To activate such parameters you can either run `sudo sysctl -p` or reboot the system.

Set the following parameters in the `/etc/security/limits.conf` file:

* soft nofile 65536

* hard nofile 65536

* soft nproc 131072

* hard nproc 131072

In the file /etc/hosts comment out the line beginning with `::1`, as it could confuse the database when it resolves the hostname for localhost. Also make sure either localhost and your hostname is resolvable to a local address.

Now you have done preparing the environment for your Greenplum Database SNE. The next step is to create the user account designated to be the administrator of your installation, usually this user is called gpadmin.

sudo adduser –gecos “Greenplum Administrator” gpadmin

At this point you have to download or copy the installer file to the system. You should choose the RHEL installer for your architecture. I have a x86_64 so from now on I will use it as example.

To start the installation run the following commands (you need the unzip program installed):

unzip greenplum<versionx>.zip

sudo bash greenplum<version>.bin

Follow the on screen instructions.

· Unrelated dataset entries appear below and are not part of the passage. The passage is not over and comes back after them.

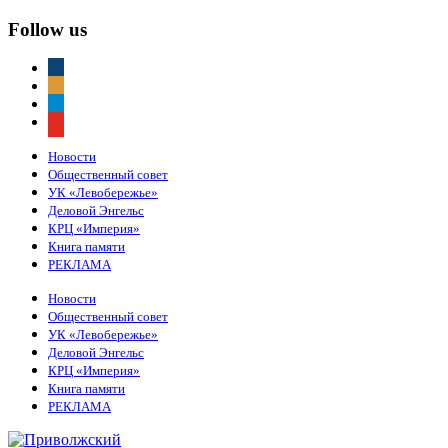
Follow us
vkontakte
odnoklassniki
telegram
youtube
Новости
Общественный совет
УК «Левобережье»
Деловой Энгельс
КРЦ «Империя»
Книга памяти
РЕКЛАМА
Новости
Общественный совет
УК «Левобережье»
Деловой Энгельс
КРЦ «Империя»
Книга памяти
РЕКЛАМА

Accept the license and choose the installation path. The default one is fine. The installer will create a `greenplum-db` symbolic link one directory level above your chosen installation directory. The symbolic link is used to facilitate patch maintenance and upgrades between versions. From now on the install location will be referred to as `$GPHOME`.

Change the ownership of the installation so that it is owned by the gpadmin user and group.

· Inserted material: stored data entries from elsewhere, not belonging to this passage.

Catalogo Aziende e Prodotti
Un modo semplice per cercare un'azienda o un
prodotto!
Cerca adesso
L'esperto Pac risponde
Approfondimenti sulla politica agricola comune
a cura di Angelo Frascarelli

sudo chown -R gpadmin:gpadmin $GPHOME

Now is the time to choose the data directory location, to explain how to choose nothing is better of quoting the official quick-start guide.

 Every Greenplum Database CE instance has a designated storage area on disk that  is called the data directory location. This is the file system location where the database  data is stored. In the Greenplum Database CE, you initialize a Greenplum Database CE master instance and two or more segment instances on the same system, each  requiring a data directory location. These directories should have sufficient disk space  for your data and be owned by the gpadmin user.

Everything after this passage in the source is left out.